Mr. Berg said his decision to run for Senate was based on the need for his party to take control of the Senate, which since last year repeatedly has blocked measures passed in the Republican-led House.

“In order to change Washington we need to change the Senate,” Mr. Berg told The Washington Times. “We changed the conversation in the U.S. House … and by changing the U.S. Senate we can turn that conversation into action.”

The Berg campaign and its allies have portrayed Ms. Heitkamp as a liberal “Obama Democrat” who has supported the president’s health care law.

But the Democrat has shied away from any full-throated endorsements of the president. She has said that while she is opposed to repealing his controversial health care reforms, “there are some serious problems with the law” that need fixing.

Ms. Heitkamp also favors the Keystone XL oil pipeline, a proposed project that would bring oil to the U.S. from the tar sands of Alberta, Canada, the administration has shunned.

“She has been successful so far in defining herself and not letting Republicans saddle her with the Obama label,” Mr. Gonzales said.

The oil boom impact

Western North Dakota’s oil fields loom as an X factor in the race. With both candidates holding similar views on oil, coal and energy, it’s difficult to predict how oil industry workers will vote. And because many workers hail from other states, it’s uncertain if they even would vote in the state.

Further complicating the issue is North Dakota’s easy voter requirements, which say residents only have to live in the state 30 days prior to an election to cast a ballot.

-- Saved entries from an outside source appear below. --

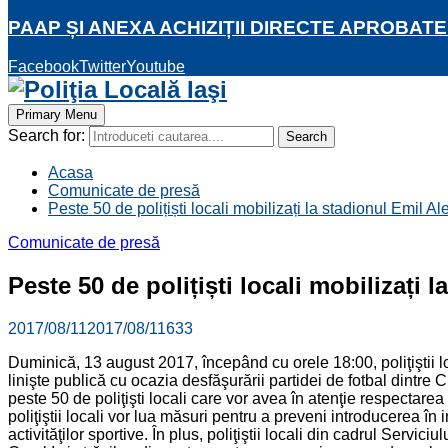
PAAP ȘI ANEXA ACHIZIȚII DIRECTE APROBATE
Facebook
Twitter
Youtube
Primary Menu
Search for:
Search
Acasa
Comunicate de presă
Peste 50 de polițiști locali mobilizați la stadionul Emil 
Comunicate de presă
Peste 50 de polițiști locali mobilizați
2017/08/11
2017/08/11
633
Duminică, 13 august 2017, începând cu orele 18:00, poliţiştii l
linişte publică cu ocazia desfăşurării partidei de fotbal dintre
peste 50 de poliţişti locali care vor avea în atenţie respectarea 
poliţiştii locali vor lua măsuri pentru a preveni introducerea î
activităţilor sportive. În plus, poliţiştii locali din cadrul Servic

“It’s not your normal stereotypical Democrat vs. Republican (race) where the fossil fuel industry wouldn’t like the Democrat,” said Chad Oban, a North Dakota Democratic strategist who isn’t working on the Heitkamp campaign. Ms. Heitkamp “has as great relationship with those folks out west who work in both the coal and oil fields.”

The surprisingly close race has forced Mr. Berg, the GOP and its allies to spend more time and money on the race than expected. Outside groups, including super PACs, have poured more than $8.6 million into the contest — an unusually high amount for a small population state like North Dakota that hasn’t had a competitive Senate race since the 1980s.

Experts say that despite Mrs. Heitkamp’s strengths and the challenges facing Mr. Berg, the conservative political climate of North Dakota — and Mr. Romney’s popularity there — likely will push Mr. Berg to victory.

“I would be surprised if Heitkamp were to win,” Mr. Bauroth said. “I’d expect there will be more Republicans to come home to Berg than stick with Heitkamp at this point.